Give the Carolina Panthers this: They never quit, and on Monday night they whipped a team that had far better reasons to be playing hard and well.
Carolina’s 26-15 road win over Washington won’t salvage a season or a playoff berth, but it did showcase the “What Might Have Been” aspect of 2016 for the second straight week for the Panthers.
The Panthers (6-8) had more energy, never trailed and looked a whole lot different in prime time than they did 15 days ago in their last nationally televised game, at Seattle. Carolina lost that one 40-7, and its players and coaches looked uniformly awful.
Washington (7-6-1) was playing for its playoff life, but on this night Carolina had the better quarterback (Cam Newton, with 300 yards passing and no turnovers), the better running back (Jonathan Stewart, 132 rushing yards), the better poise (Washington tight end Jordan Reed was ejected for punching Carolina’s Kurt Coleman) and, most significantly, the better defense.
Carolina was keyed mostly by that defense that now leads the NFL in sacks and largely stifled Washington’s dangerous offense despite playing without middle linebacker Luke Kuechly for the fourth straight game. Washington came in ranked in the top five in almost every major offensive category and only scored one touchdown, and that is very impressive.
For all the pregame hype about former Carolina cornerback Josh Norman, now playing for Washington, he really didn’t have a major role. Norman had a near-interception on a deep ball, got beaten on a couple of short slant routes and wasn’t much of a factor.
It was the Panthers’ defense making the highlight plays. It got Washington quarterback Kirk Cousins to turn the ball over twice, leading to 10 points. The most startling one of those was a strip-sack-fumble recovery by defensive end Wes Horton, who on the first play from scrimmage in the second half knocked Cousins’ own blocker into him and recovered the resulting fumble at the Washington 1.

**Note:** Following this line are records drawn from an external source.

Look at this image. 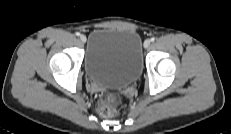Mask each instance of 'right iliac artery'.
Masks as SVG:
<instances>
[{"label":"right iliac artery","instance_id":"82829eb1","mask_svg":"<svg viewBox=\"0 0 231 134\" xmlns=\"http://www.w3.org/2000/svg\"><path fill=\"white\" fill-rule=\"evenodd\" d=\"M75 34H76V36H80V33H79V32H76Z\"/></svg>","mask_w":231,"mask_h":134}]
</instances>
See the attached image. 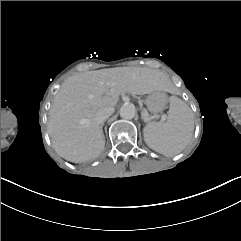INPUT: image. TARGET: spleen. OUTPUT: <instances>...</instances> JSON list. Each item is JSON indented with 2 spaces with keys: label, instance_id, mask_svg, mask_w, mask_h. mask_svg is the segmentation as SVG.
Listing matches in <instances>:
<instances>
[{
  "label": "spleen",
  "instance_id": "obj_1",
  "mask_svg": "<svg viewBox=\"0 0 241 241\" xmlns=\"http://www.w3.org/2000/svg\"><path fill=\"white\" fill-rule=\"evenodd\" d=\"M193 131L192 111L182 100L171 97L167 122L147 123L143 128V139L155 152L164 156H174L188 145Z\"/></svg>",
  "mask_w": 241,
  "mask_h": 241
}]
</instances>
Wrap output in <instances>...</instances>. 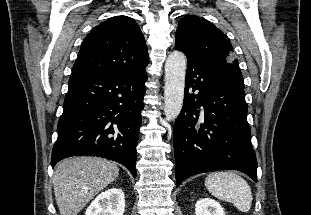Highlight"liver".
<instances>
[{"mask_svg": "<svg viewBox=\"0 0 311 215\" xmlns=\"http://www.w3.org/2000/svg\"><path fill=\"white\" fill-rule=\"evenodd\" d=\"M118 174L115 163L99 157L79 156L59 162L53 181L60 214L77 215Z\"/></svg>", "mask_w": 311, "mask_h": 215, "instance_id": "1", "label": "liver"}]
</instances>
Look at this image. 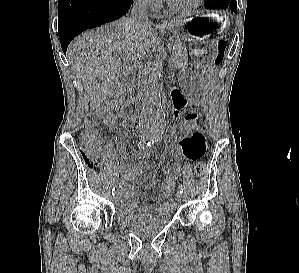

Newton threw his second TD pass at that point, a one-yarder to fullback Mike Tolbert, and Carolina led 20-9. The teams then traded field goals after that to make it 23-12. And even after Gano yanked a 38-yard field goal attempt wide with 5 minutes, 41 seconds left, Washington still trailed by two scores and could never make it up.
Carolina led only 13-9 at halftime, but had the potential to lead by more. Carolina saw two promising drives short-circuit in Washington territory – one after an illegal-hands-to-the-face call on right tackle Trai Turner and the other after Newton drew a questionable penalty on third down.
The Newton flag continued one theme of the season. He was scrambling on a play to his right and went into his baseball slide after gaining minimal yardage. A Washington defender barreled in and launched himself at Newton as the slide began. That tackle attempt ended up inducing a glancing blow that was helmet-to-helmet contact. Newton then threw the ball at the defender as the play ended.
Trent Murphy’s hit was not flagged but Newton’s toss of the ball was perceived as taunting, and the 15 yards took the Panthers out of field-goal range. I thought the penalties should have been offsetting – Murphy was wrong, although so was Newton – which would have meant the down would be replayed.
Still, Newton had the only touchdown pass of the first half for either team when he found Ted Ginn Jr. sneaking behind Washington safety Donte Whitner for a 30-yard TD. Ginn would later drop what could have been a 50-yard deep pass, but he did give Washington problems all night, as did Stewart and Newton behind a patchwork offensive line that also played well.
That, and a superlative defensive performance, were enough for the Panthers.